La ville ; l’air est glacé. Je m’ennuyais. L’autre n’est jamais reparu. C’est ça, ils disent de rappeler. Allez au revoir. C’est ça ma vie mais ç’est pas une vie. Me sentir fascinée, par l’allure sur le pavé. Une cigarette froide écrasée, l’odeur piquante s’évanouit dans le méandre des bras jamais revenus. Je tombe sur le type inconnu avec mes éditeurs. Amis aussi. Amis si on veut. Tu veux voir les contrats. Celui-là sera le bon. J’ouvre mon parapluie gris argenté. Ma sœur ferait des bons ; paie-toi, non, mais paie-toi, vas chez un psy franchement. Mes rencontres, la rencontre, l’histoire jamais à la hauteur. Soit prendre les voiles, soit se glisser sous les couvertures. Je veux dire j’avance seule ; j’avance toute seule. Un charme fou, ce gris dans les cheveux ; plus mordant encore que. Comment s’appelait l’autre qui m’ennuyait. Oui, se revoir et sentir ta sueur. Les yeux dans les yeux; non déshabille-moi. Mets tes mains sur ma peau, serre-moi contre toi, respire mes cheveux Shalimar.

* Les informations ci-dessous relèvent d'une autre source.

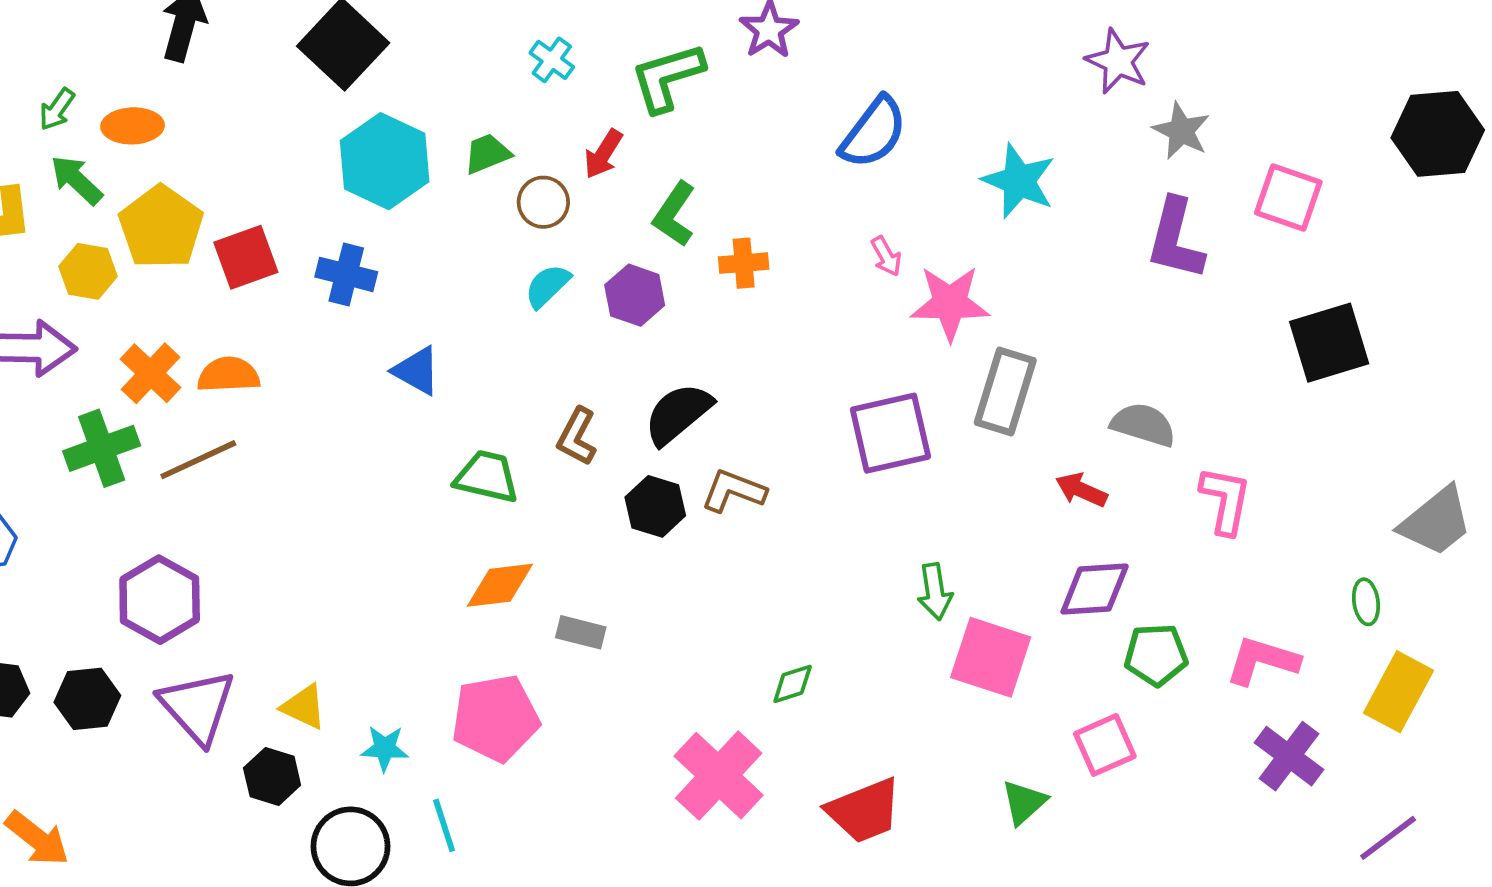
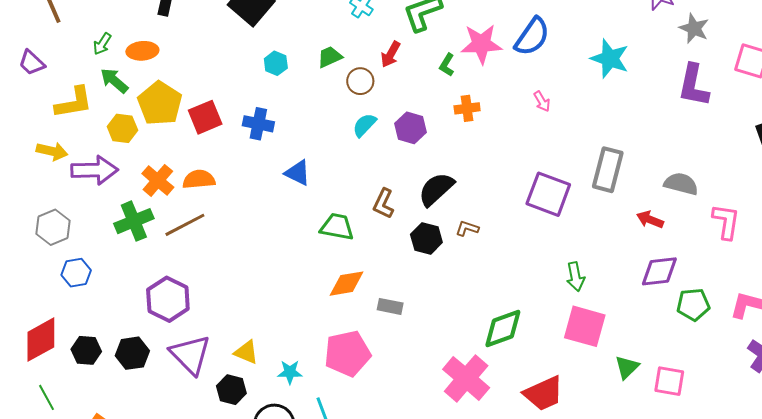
cyan hexagon: (385, 161) -> (276, 63), size x0.5
green L-shape: (674, 214) -> (447, 65), moved, size x0.7
pink star: (950, 303) -> (481, 44), moved
purple square: (890, 433) -> (548, 194), turned 36
brown L-shape: (734, 491) -> (467, 228), size x0.7
pink square: (991, 657) -> (585, 326), moved
green diamond: (793, 684) -> (503, 328), size x1.8
pink square: (1105, 745) -> (669, 381), moved, turned 36
green triangle: (1024, 802) -> (627, 367), moved

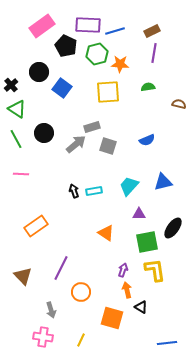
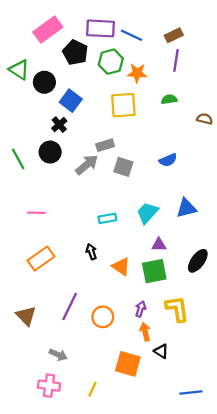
blue line: (115, 31) -> (131, 35), turned 42
black cross: (11, 85) -> (59, 125), moved
green triangle: (17, 109) -> (19, 70), moved
pink line: (21, 174) -> (36, 213), moved
black arrow: (74, 191) -> (91, 252), moved
green square: (147, 242) -> (154, 271), moved
orange circle: (81, 292) -> (103, 317), moved
gray arrow: (51, 310) -> (58, 355), turned -49

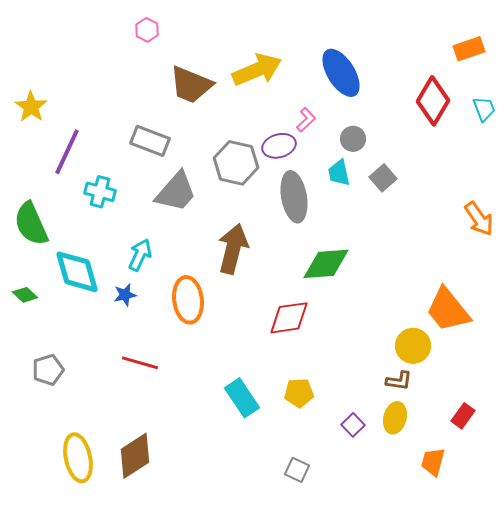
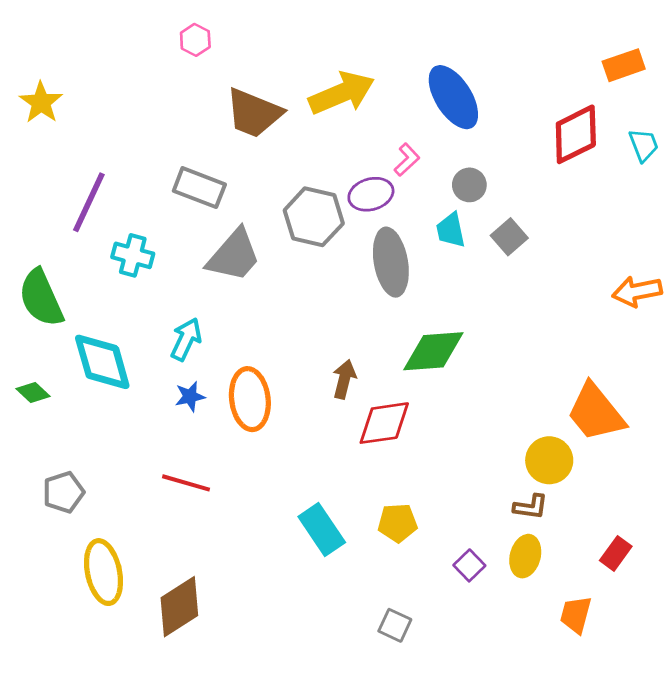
red diamond: (433, 101) -> (576, 134), turned 33
yellow star: (31, 107) -> (41, 102), moved
orange arrow: (479, 219) -> (637, 291), turned 114
brown arrow: (233, 249) -> (344, 379), moved, size x0.6
blue star: (125, 295) -> (190, 396), moved
yellow ellipse: (78, 458) -> (104, 572), moved

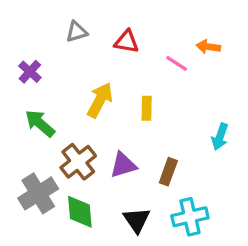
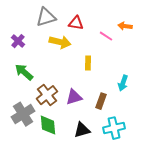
gray triangle: (77, 32) -> (46, 17), size x1.5
yellow arrow: (100, 100) -> (60, 42), moved, turned 75
cyan arrow: (220, 137) -> (123, 83), moved
black triangle: (137, 220) -> (82, 130), turned 48

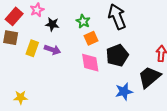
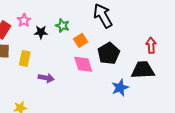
green star: (83, 21) -> (62, 26), moved
purple arrow: (52, 50) -> (46, 78), moved
black trapezoid: (149, 77) -> (143, 70), turned 45

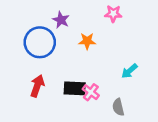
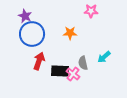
purple star: (61, 20) -> (25, 16), moved
red arrow: (37, 86) -> (39, 61), moved
gray semicircle: (118, 107) -> (83, 63), moved

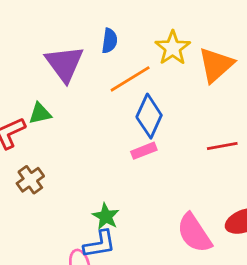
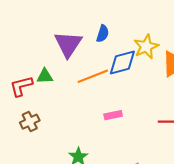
orange line: (130, 79) -> (93, 76), moved
blue diamond: (149, 116) -> (122, 63), moved, turned 40

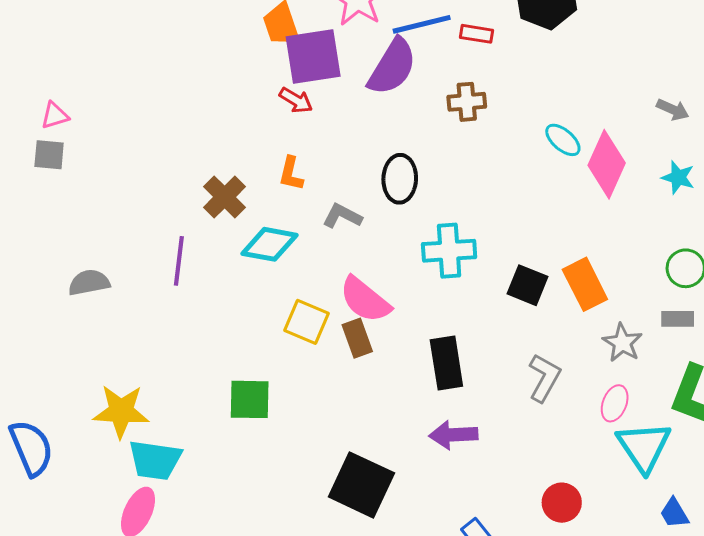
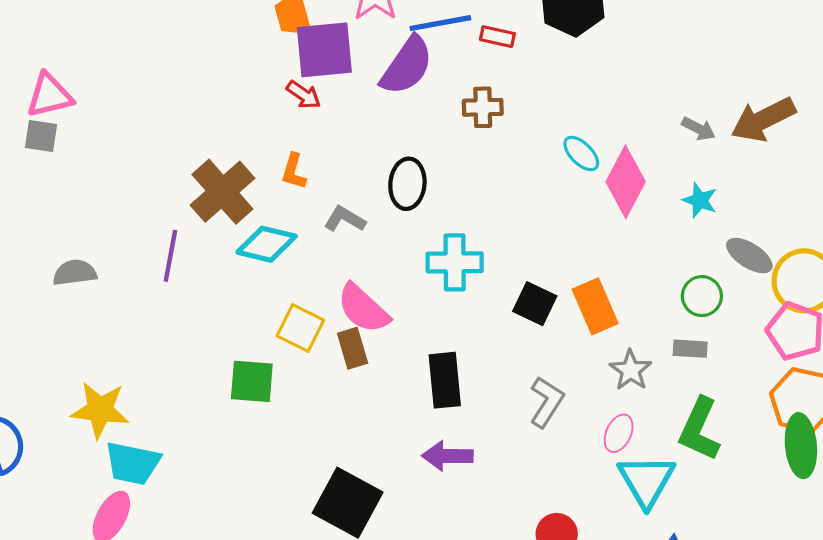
pink triangle: (55, 116) -> (49, 95), size x1.6
brown cross: (225, 197) -> (222, 192), size x1.4
green square: (250, 399) -> (252, 381), moved

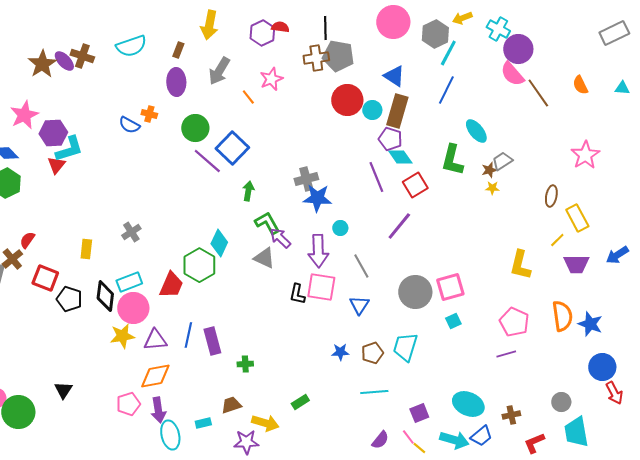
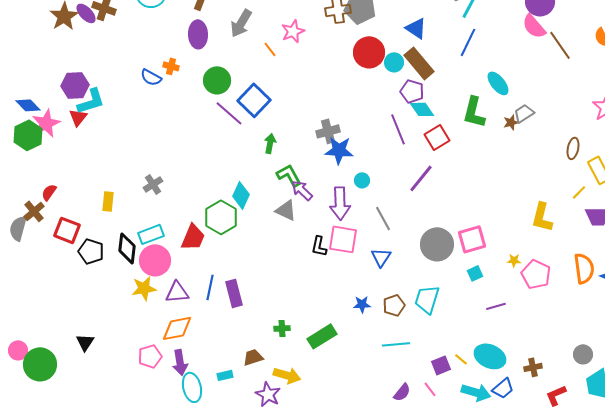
brown rectangle: (397, 111) -> (419, 63), turned -56
pink star: (24, 115) -> (46, 123), moved
yellow star: (492, 188) -> (514, 260), moved
purple line: (506, 354) -> (496, 306), moved
green cross: (245, 364) -> (282, 328), moved
green rectangle: (300, 402) -> (322, 336), moved, size x1.6
purple star: (246, 442) -> (268, 394), turned 30
yellow line: (419, 448) -> (461, 359), moved

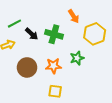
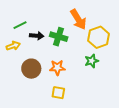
orange arrow: (74, 16) -> (78, 19), size x1.5
black arrow: (32, 34) -> (37, 36), turned -40
green star: (77, 58) -> (92, 61), moved

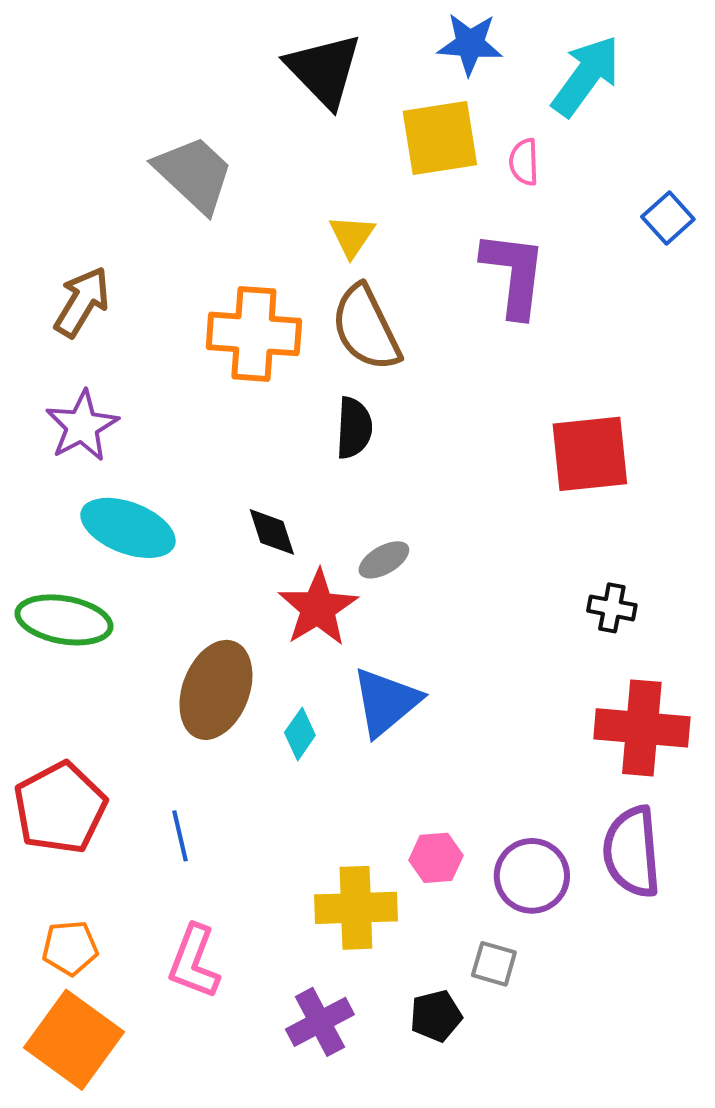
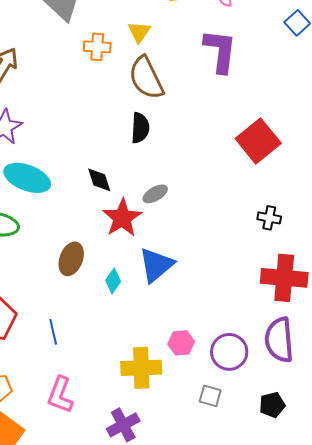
orange cross: (254, 334) -> (97, 47), moved, size x0.6
red square: (590, 454) -> (258, 141), turned -33
brown ellipse: (216, 690) -> (71, 259), size x0.7
black pentagon: (436, 1016) -> (272, 405), moved

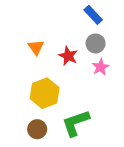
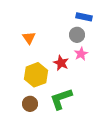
blue rectangle: (93, 15) -> (84, 17), moved, turned -35
red star: (68, 56) -> (61, 63), moved

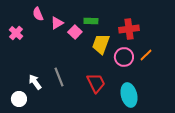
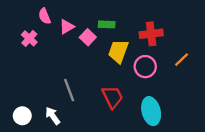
pink cross: (16, 33) -> (29, 38), moved
orange line: (146, 55) -> (182, 60), moved
white arrow: (35, 82) -> (53, 116), moved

Désire-moi. C’est pas la mer à boire. Autant finir avec mes tripes sur le pavé. Ou préférer un coup vite fait, jamais à la hauteur. Mais non, ma sœur, il ne s’est rien passé. Le psy, oui, je sais, le psy ce qu’il dirait, je sais — misandre. J’ai rappelé l’autre, le moins con. J’avance seule. Va te faire voir, tabac froid. Plus jamais de chaussettes, ou un slip sur mon lit. Ce n’est pas gagné les relations pansements. Me voilà, me voilà contente de rentrer. Chez moi, des messages pour asticoter les cheveux gris. Un film. Une séance encore, une crêpe, un café, un après-midi à la maison. Qu’est-ce qu’il veut le vieux jeu sans me déshabiller. J’ai pris sur moi, fait des efforts. Nous avons écrit jusqu’à onze heures du soir. Il a lu mes bouts de papier. Il aimait une phrase isolée. Va voir ailleurs ; barre-toi ; dégage. Ma sœur est formelle si la tour s’effondre sur l’amoureux ; préjudiciable. Faut que je digère aussi; ces histoires qui finissent mal. J’ai rappelé l’autre vite fait.

A propos de Michael Saludo

Formateur, je vis, écris et travaille du côté d'Angoulême.

5 commentaires à propos de “#rectoverso #08 | Pas la mer à boire”

  1. oh la la quelle soirée… ces deux côtés de l’histoire, lui et elle, lui en désir mais… et elle dans une attente inexprimable
    là tu nous entraînes dans les interstices et on sent le fardeau de leurs terribles solitudes
    magnifique…

    • parce qu’on finit parfois par ne plus savoir ce qu’on a écrit… alors merci beaucoup Françoise pour ton retour…

  2. Moi aussi, je me suis laissée emporter par eux deux, leurs portraits, leurs pensées, leur rencontre un peu ratée ? il me semble mais bien présente. Merci pour l’écriture, les mots, et les images des deux personnages.